Dis papa, ça veut dire quoi Donner du sens ?
Publié le parQuel manager n’a pas entendu cette expression dans l’année qui vient de s’achever comme la solution miracle au problème du moment ?
Le sens est à la mode. Tout le monde semble en vouloir : les salariés, la génération Y, les collaborateurs rétifs au changement, les clients. Comme l’enjeu est important, le mot se fait volontiers précédé du verbe donner. « Donner du sens » est devenu un mot d’ordre.
La limite de l’expression, à priori irréprochable, est atteinte lorsqu’elle se transforme en injonction.
Donner du sens devient alors Donnez du sens !
Alors, formule péremptoire tendance ou, comme on semble le croire, authentique graal managérial ?

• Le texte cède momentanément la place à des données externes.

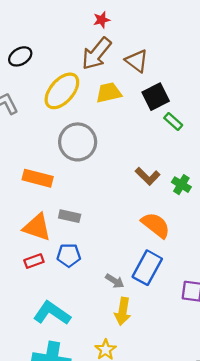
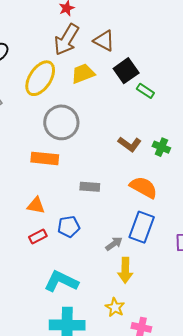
orange rectangle: (38, 178) -> (45, 158), moved
gray rectangle: (70, 216) -> (90, 187), moved
orange triangle: (37, 227) -> (36, 205), size x0.7
gray arrow: (115, 281) -> (114, 244), turned -60

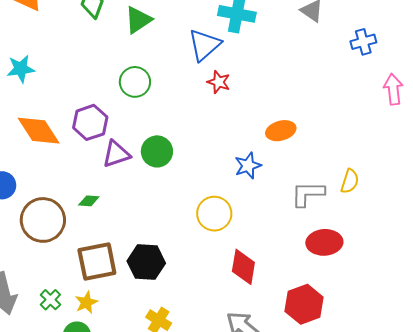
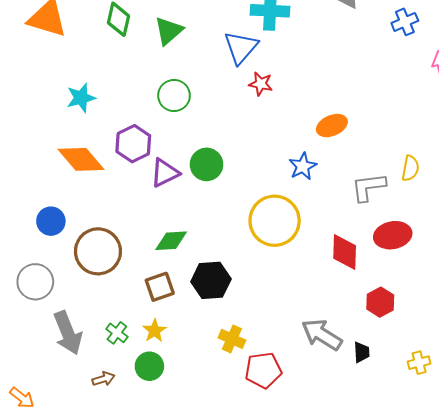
cyan star: (21, 69) -> (81, 98), moved
green diamond: (89, 201) -> (171, 241), moved, size x1.5
yellow circle: (214, 214) -> (275, 221), size x1.4
brown square: (97, 261) -> (160, 287), size x0.7
red diamond: (243, 267) -> (345, 252), moved
red hexagon: (304, 304) -> (380, 302), size x0.7

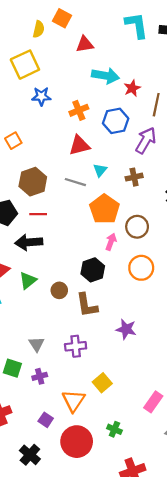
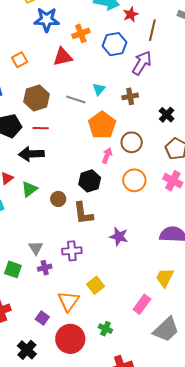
blue star: (41, 96) -> (47, 20), size x1.4
red triangle: (79, 145) -> (63, 57), moved
purple cross: (40, 376) -> (45, 268), moved

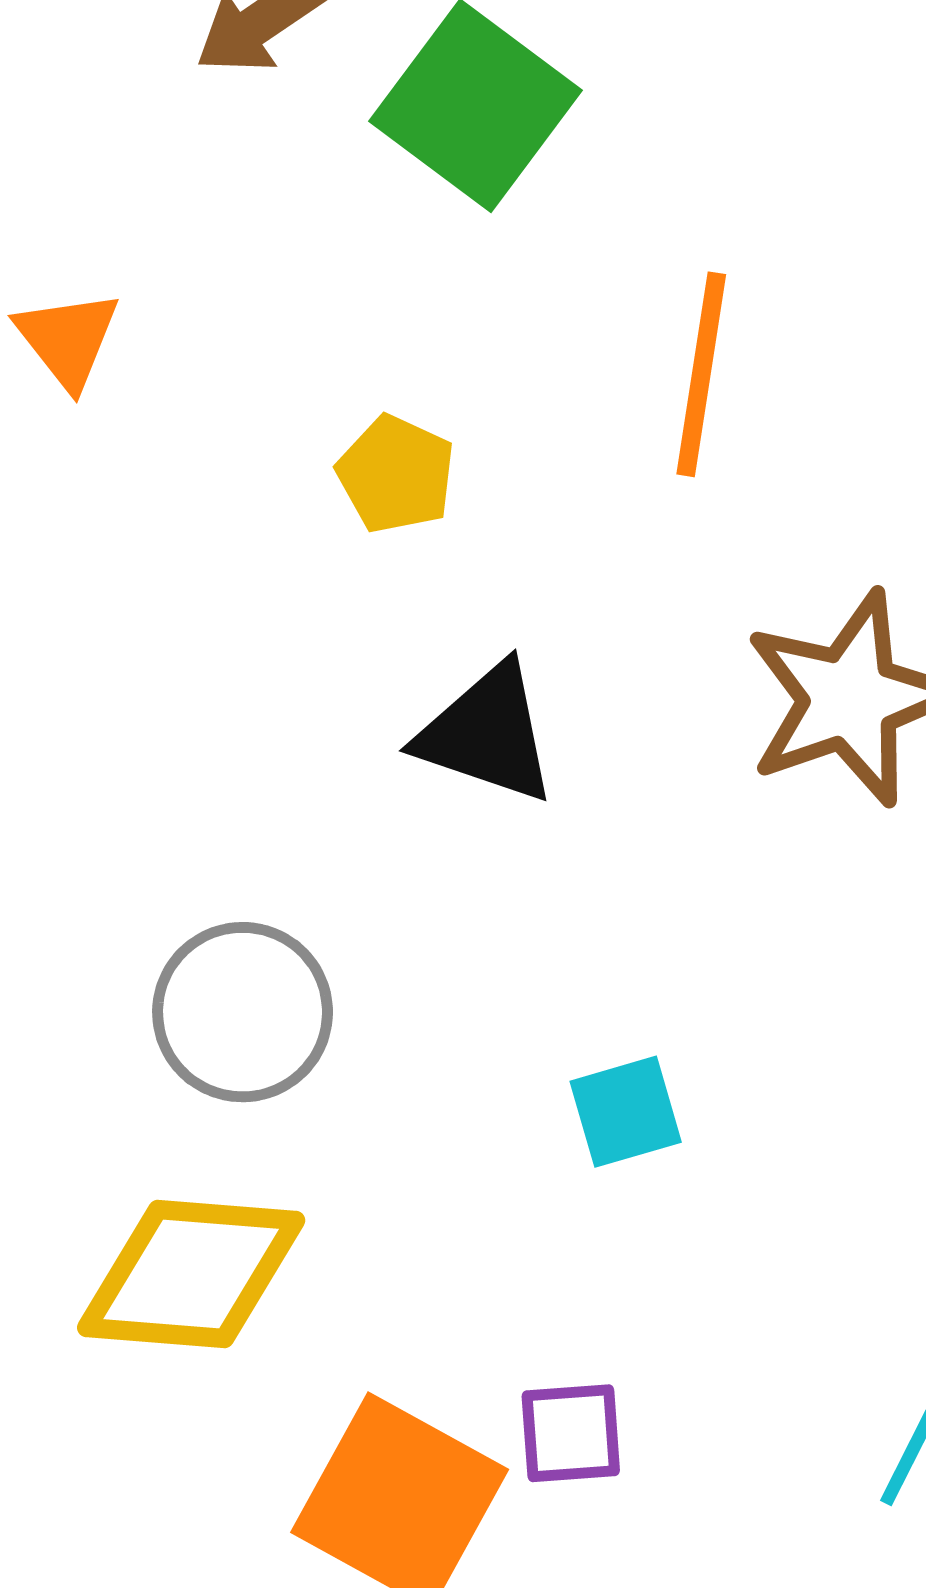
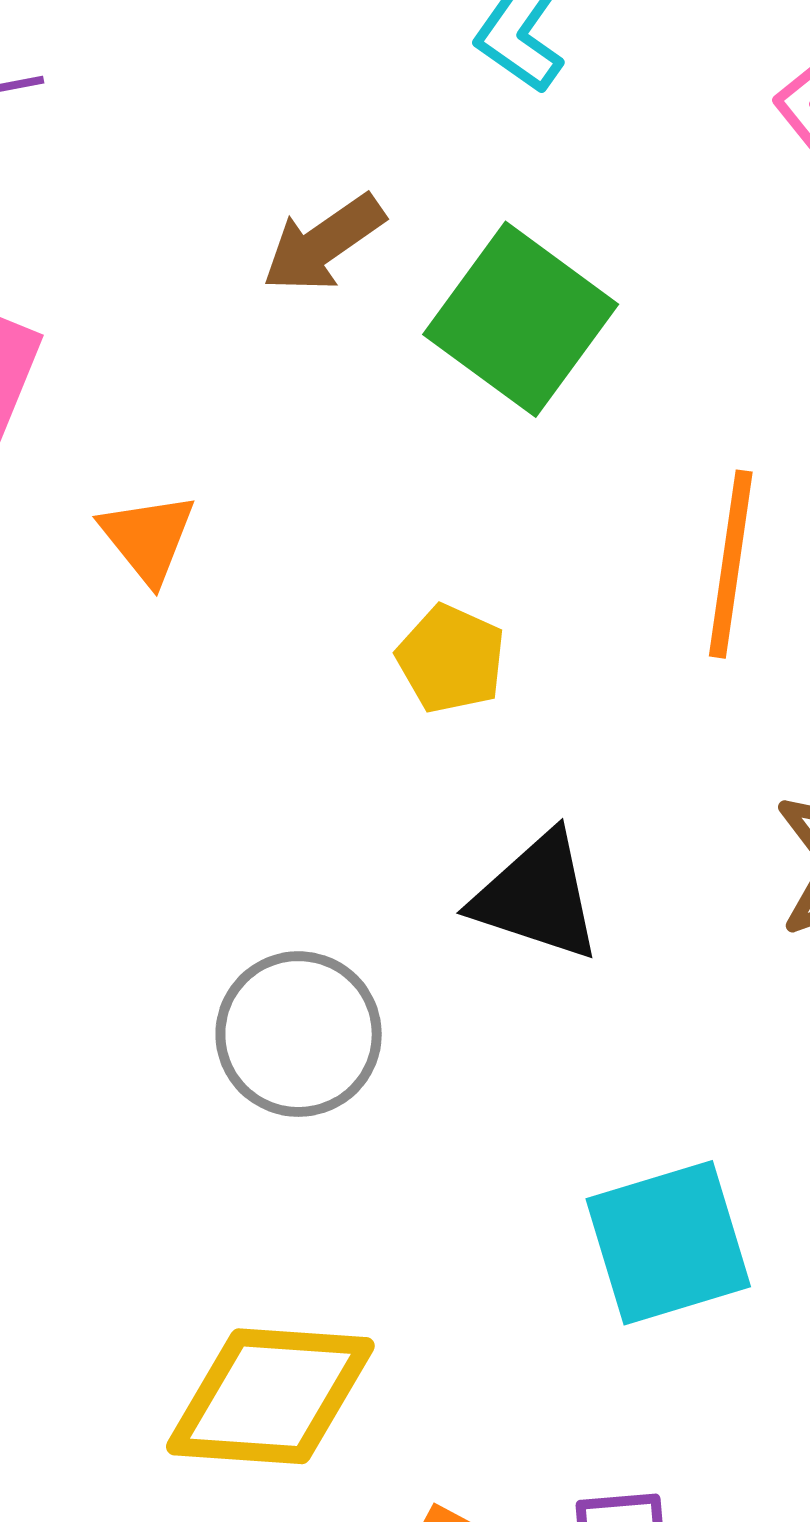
gray circle: (243, 1012) -> (299, 1034), moved
cyan square: (626, 1112) -> (668, 1243), size x1.6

Quand le conseil bienveillant se transforme en directive, il est nécessaire de s’interroger. L’insistance ainsi prononcée impose le sens comme une doctrine, prenant le risque que tout le monde ne s’y reconnaisse pas ou bien révèle précisément un défaut ou une absence de sens ? « Donnez du sens ! Allez, donnez du sens ! Mais si, vous savez bien, celui qui nous fait tant défaut » semblent alors dire de plus en plus les stratégies d’entreprise aux managers chargés de les relayer au terrain.
Autant dire : Trouvez-le vous même !
Dans un contexte global où pointent, l’holacratie, l’entreprise libérée, le management participatif, les stratégies descendantes persistent malgré tout dans la plupart des organisations, chargées de quoi (faire), comment (le faire), pour quand (le faire)… Le sens devient alors l’unique recours pour éviter le grand écart.

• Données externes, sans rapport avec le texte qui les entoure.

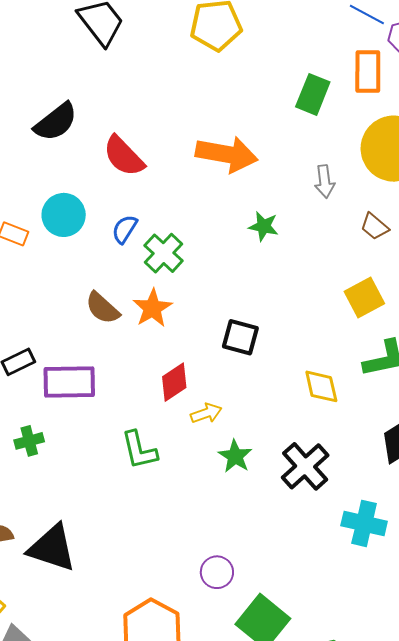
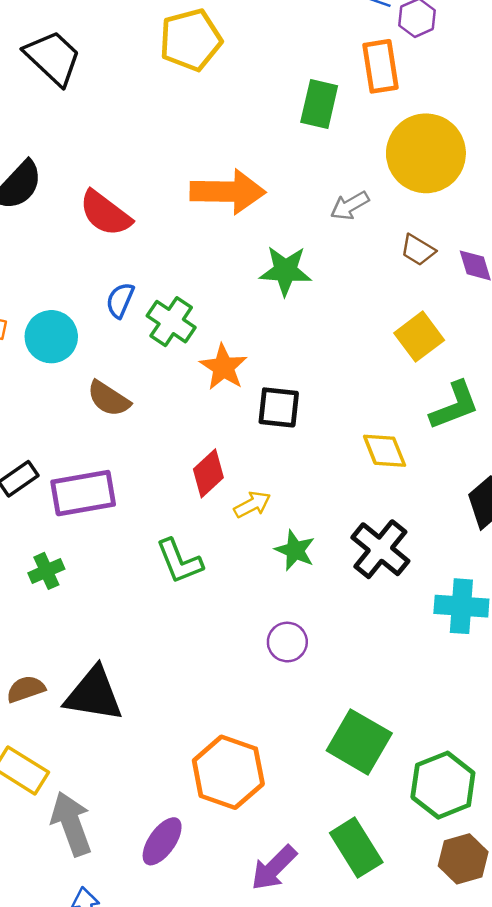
gray arrow: (325, 181) -> (350, 206), turned 76
cyan circle: (64, 215) -> (51, 337), moved
green star: (264, 226) -> (285, 271), size x1.4
orange star: (152, 308) -> (224, 367), moved
purple circle: (217, 572) -> (287, 642), moved

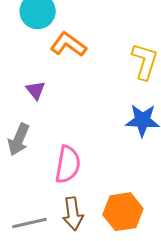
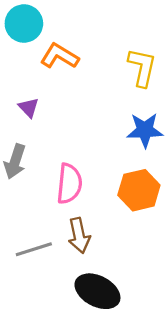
orange hexagon: (123, 212) -> (139, 190), moved

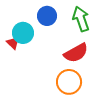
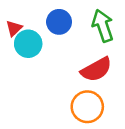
red triangle: (13, 43) -> (14, 28), moved, turned 32

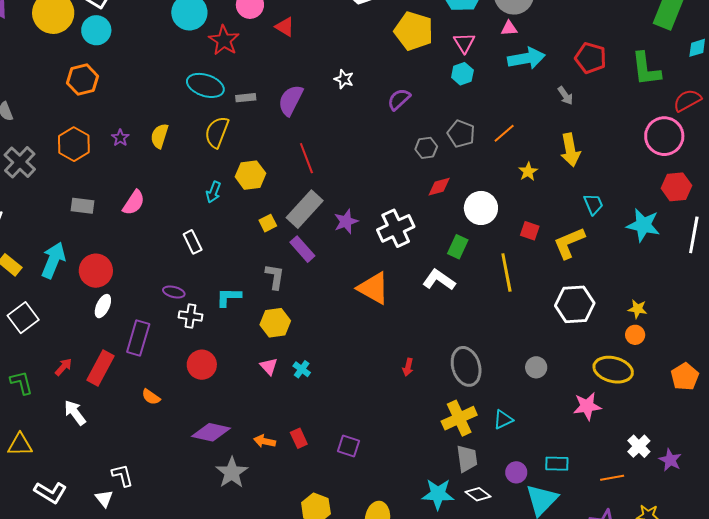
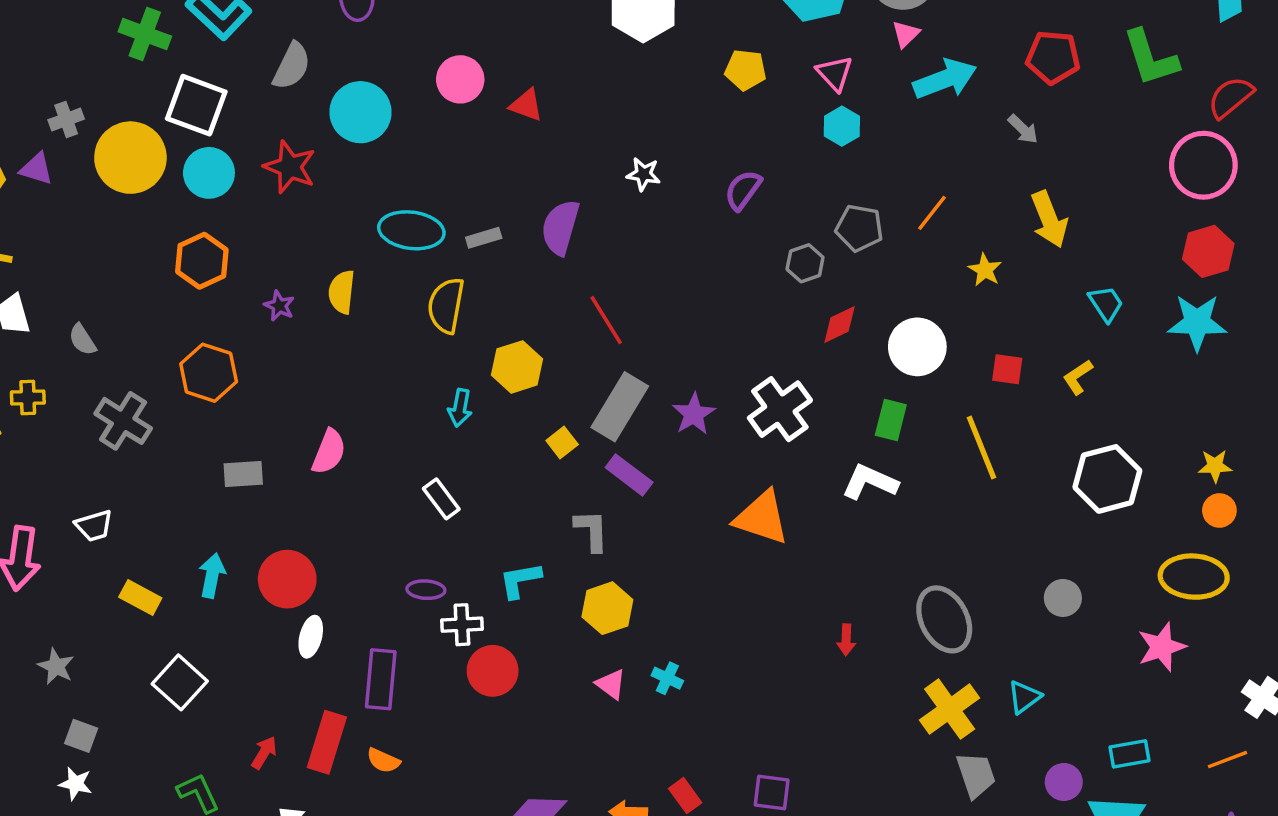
pink triangle: (509, 28) -> (906, 34), turned -30
yellow pentagon: (414, 31) -> (746, 70), size x0.6
red star: (224, 40) -> (290, 167), moved
yellow semicircle: (159, 136) -> (342, 292), moved
purple star: (120, 138) -> (279, 306), moved
red hexagon: (676, 187) -> (1208, 251), moved
yellow L-shape: (569, 243) -> (1078, 377), size x0.6
cyan arrow: (53, 260) -> (212, 576), size x0.7
red circle: (202, 365) -> (493, 671), moved
orange semicircle: (151, 397) -> (383, 761), moved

Donner du sens induit qu’il y en ait un. Faute de le connaître (ou qu’il existe), aider les managers à en retrouver (ou en trouver) s’avère nécessaire.

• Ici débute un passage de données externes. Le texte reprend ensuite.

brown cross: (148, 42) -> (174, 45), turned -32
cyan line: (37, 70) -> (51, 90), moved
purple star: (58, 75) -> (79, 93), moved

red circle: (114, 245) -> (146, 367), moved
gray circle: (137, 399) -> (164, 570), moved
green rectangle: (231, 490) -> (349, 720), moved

Le sens est essentiel pour, la compréhension des enjeux, l’anticipation des réticences, la motivation, la bonne marche de nos organisations humaines tout simplement.
Évitons toutefois, si cela est possible, de nous le faire imposer. Seul le sens qui nous appartient est le bon… sens. Celui-là se travaille. Il est le fruit des idées qu’on pétrit, des situations dans lesquelles on fait l’effort de se projeter avant qu’elles n’arrivent. Il induit une complicité entre les strates managériales et demande réflexion et concertation.
Réapprenons à mettre en perspective les situations que l’on doit traiter, en s’obligeant à raisonner à plus long terme, en échangeant sur les conséquences de nos décisions, pour trouver notre sens. Parce qu’il nous sera propre, il deviendra plaidable, explicable, légitime au sens le plus fort, puisqu’il émanera de nous-mêmes.
Fermons les yeux et imaginons un monde dans lequel les dirigeants, si prompts à exiger que du sens soit donné, se mettent en disponibilité auprès des managers du terrain : Si vous ne comprenez pas, si vous craignez que vos collaborateurs ne comprennent pas, venez chercher du sens auprès de nous… ; Ou mieux encore, nous nous efforcerons ensemble d’aller en chercher plus haut s’il le faut…
Et si nous n’en trouvons pas, nous nous poserons enfin et sans honte, la question du pourquoi (le faire !) et nous tenterons d’y répondre avec honnêteté et humilité.
A ce prix, nous aurons des managers cohérents sans cesser d’être inventifs, crédibles bien qu’intègres et appréciés pour leur propre sens.